**What is expected**
Could you set down exactly the lines of the data below, starting at the one that holds "Vous êtes intéressé" and ending at the one that holds "et l’assurance décès", both included, and only those?

[Page-level text extractions]
==================================================
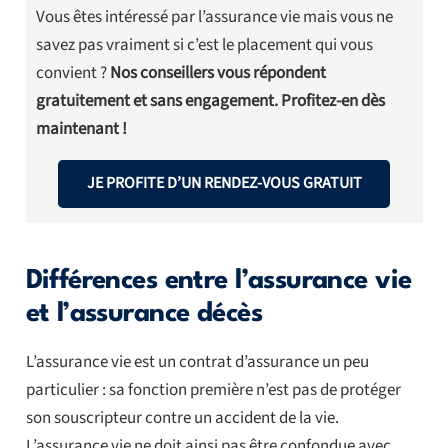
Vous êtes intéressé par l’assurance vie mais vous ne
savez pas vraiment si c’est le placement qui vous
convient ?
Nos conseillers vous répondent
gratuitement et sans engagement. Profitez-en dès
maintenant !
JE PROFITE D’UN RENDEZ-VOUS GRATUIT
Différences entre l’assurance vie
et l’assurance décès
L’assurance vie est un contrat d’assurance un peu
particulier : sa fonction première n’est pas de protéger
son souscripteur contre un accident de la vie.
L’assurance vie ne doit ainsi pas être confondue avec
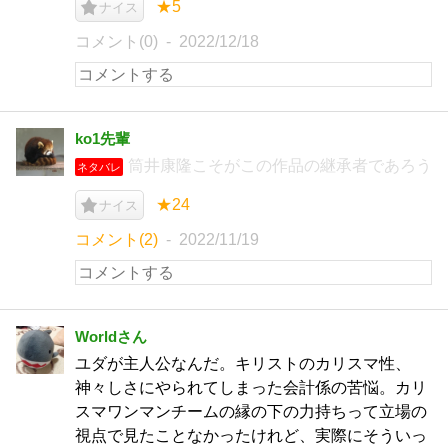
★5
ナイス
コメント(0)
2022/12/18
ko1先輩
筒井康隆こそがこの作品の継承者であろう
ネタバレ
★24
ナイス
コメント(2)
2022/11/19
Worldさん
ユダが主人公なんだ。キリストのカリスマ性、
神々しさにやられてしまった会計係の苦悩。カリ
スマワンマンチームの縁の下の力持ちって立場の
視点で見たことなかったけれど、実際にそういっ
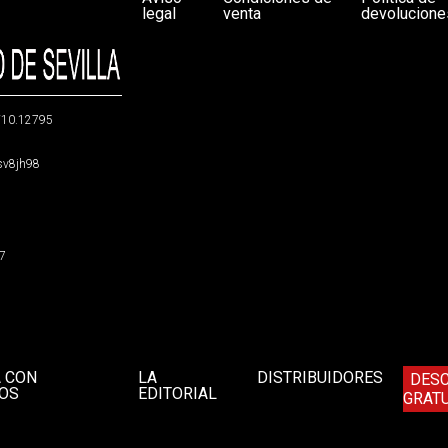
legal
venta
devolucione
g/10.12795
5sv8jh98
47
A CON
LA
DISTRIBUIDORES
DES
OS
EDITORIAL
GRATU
==================================================
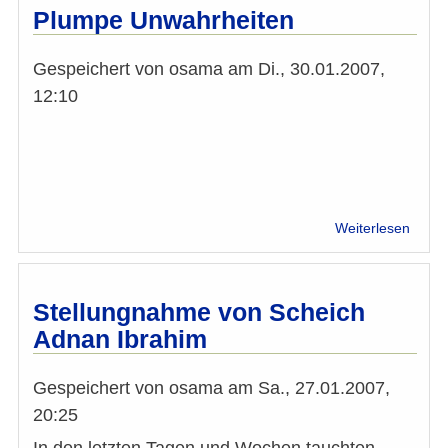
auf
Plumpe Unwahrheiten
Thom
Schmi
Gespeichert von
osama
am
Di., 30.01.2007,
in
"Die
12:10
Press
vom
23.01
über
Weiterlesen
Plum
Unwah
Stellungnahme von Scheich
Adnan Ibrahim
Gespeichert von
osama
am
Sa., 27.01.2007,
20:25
==================================================
**Your response**
Vous êtes intéressé par l’assurance vie mais vous ne
savez pas vraiment si c’est le placement qui vous
convient ?
Nos conseillers vous répondent
gratuitement et sans engagement. Profitez-en dès
maintenant !
JE PROFITE D’UN RENDEZ-VOUS GRATUIT
Différences entre l’assurance vie
et l’assurance décès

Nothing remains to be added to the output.